Welchen Pass hat der Täter? Herkunftsnennungen im Journalismus

Bild: Mahesh Patel auf Pixabay

Nach der Gewalt in der Silvesternacht wird über Notwendigkeit oder Zulässigkeit von genaueren Täterbeschreibungen diskutiert. Kurz zuvor erschien dazu ein Beitrag in einer führenden Fachzeitschrift. Eine Einordnung. (Teil 1)

Bei der Diskussion um "Böller-Exzesse" besonders in Berlin hat sich früh und erwartbar eine Metaebene aufgetan: Kann, darf oder muss man gar die ethnische Herkunft von Tatverdächtigen nennen?

Die Polizei gab recht bald an, in der Nacht auf Neujahr insgesamt 145 Menschen vorläufig festgenommen zu haben, sechs Frauen und 139 Männer. Von ihnen haben 45 die deutsche Staatsbürgerschaft, 100 Personen eine von insgesamt 17 anderen: 27 sind Afghanen, 21 Syrer, je neun Iraker und Libanesen, je fünf Polen und Türken, drei Iraner, zwei Serben und Jordanier und je eine Person wird den Ländern Australien, Frankreich, Indien, Italien, Mali, Nigeria, Rumänien und Tunesien zugeordnet.
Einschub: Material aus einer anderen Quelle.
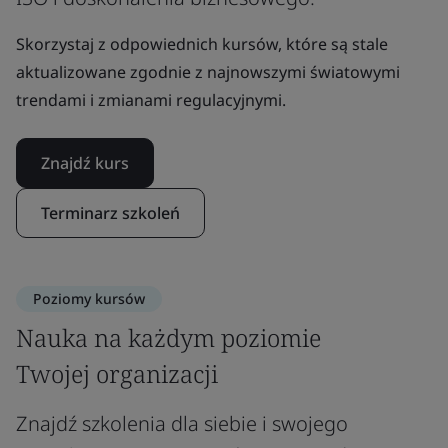
Skorzystaj z odpowiednich kursów, które są stale
aktualizowane zgodnie z najnowszymi światowymi
trendami i zmianami regulacyjnymi.
Znajdź kurs
Terminarz szkoleń
Poziomy kursów
Nauka na każdym poziomie
Twojej organizacji
Znajdź szkolenia dla siebie i swojego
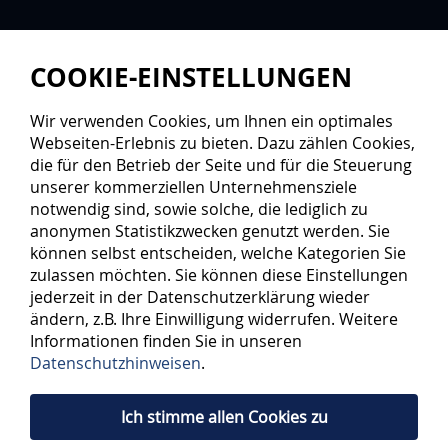
COOKIE-EINSTELLUNGEN
Wir verwenden Cookies, um Ihnen ein optimales
Webseiten-Erlebnis zu bieten. Dazu zählen Cookies,
die für den Betrieb der Seite und für die Steuerung
unserer kommerziellen Unternehmensziele
notwendig sind, sowie solche, die lediglich zu
anonymen Statistikzwecken genutzt werden. Sie
können selbst entscheiden, welche Kategorien Sie
zulassen möchten. Sie können diese Einstellungen
jederzeit in der Datenschutzerklärung wieder
ändern, z.B. Ihre Einwilligung widerrufen. Weitere
Informationen finden Sie in unseren
Datenschutzhinweisen
.
Ich stimme allen Cookies zu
Da die Staatsangehörigkeit nichts über die Herkunft der Deutschen oder ihrer Eltern aussagt, wollte die Berliner CDU die Vornamen dieser 45 deutschen Tatverdächtigen wissen. Der Berliner Tagesspiegel persiflierte dieses Interesse in seinem morgendlichen Newsletter "Checkpoint" mit der Vornamensliste der Christdemokraten im Abgeordnetenhaus.

Auszug aus dem Tagesspiegel Checkpoint vom 6. Januar 2023

Politisch korrekte Herkunftsbezeichnungen

Welche Blüten die Sorge um die politisch korrekte Bezeichnung ausländischer Mitmenschen in Deutschland treiben kann, zeigte ein Tweet von Monitor-Redaktionsleiter Georg Restle. "Blanker Rassismus innerhalb der CDU, der an schlimmste Zeiten erinnert", schrieb er zu einem Kommentar des Bundestagsabgeordneten Christoph de Vries.
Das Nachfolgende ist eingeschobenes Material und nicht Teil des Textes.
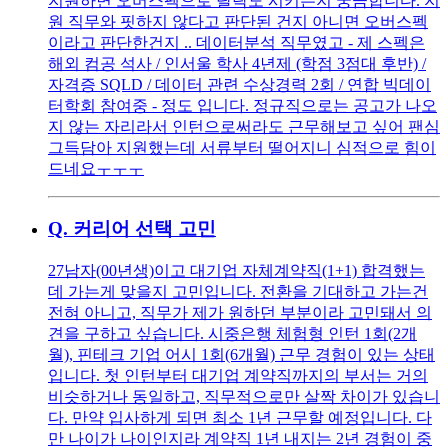
지원하면 오버스펙으로 탈락도 시키는지 궁금합니다. 지
원 직무와 핏하지 않다고 판단된 건지 아니면 오버스펙
이라고 판단한건지 .. 데이터분석 직무였고 - 제 스펙은
해외 컴공 석사 / 인서울 학사 4년제 (학점 3점대 후반) /
자격증 SQLD / 데이터 관련 수상경력 2회 / 연합 빅데이
터학회 참여중 - 정도 입니다. 정규직으로는 공고가 나오
지 않는 자리라서 인턴으로써라도 근무해보고 싶어 팬심
그득담아 지원했는데 서류부터 떨어지니 심적으로 힘이
드네요ㅜㅜㅜ
Q.
커리어 선택 고민
27남자(00년생)이고 대기업 자체계약직(1+1) 합격했는
데 가는게 맞을지 고민입니다. 전환을 기대하고 가는건
전혀 아니고, 직무가 제가 원하던 부분이라 고민돼서 의
견을 구하고 싶습니다. 시중은행 체험형 인턴 1회(2개
월), 핀테크 기업 어시 1회(6개월) 근무 경험이 있는 상태
입니다. 첫 인턴부터 대기업 계약직까지의 부서는 거의
비슷하거나 동일하고, 직무적으로만 살짝 차이가 있습니
다. 만약 입사하게 되면 최소 1년 근무할 예정입니다. 다
만 나이가 나이인지라 계약직 1년 내지는 2년 경험이 중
Dieser hatte im Kontext der Silvesterkrawalle in Berlin von "Personen, Phänotypus: westasiatisch, dunklerer Hauttyp" geschrieben. De Vries antwortete Restle:

Diese Bezeichnung entstammt dem Leitfaden für 'diskriminierungssensiblen Sprachgebrauch' des LKA Berlin von der Beauftragten für gruppenbezogene Menschenfeindlichkeit und soll statt des Begriffs "Südländer" verwendet werden. Die Ironie sollte man erkennen können.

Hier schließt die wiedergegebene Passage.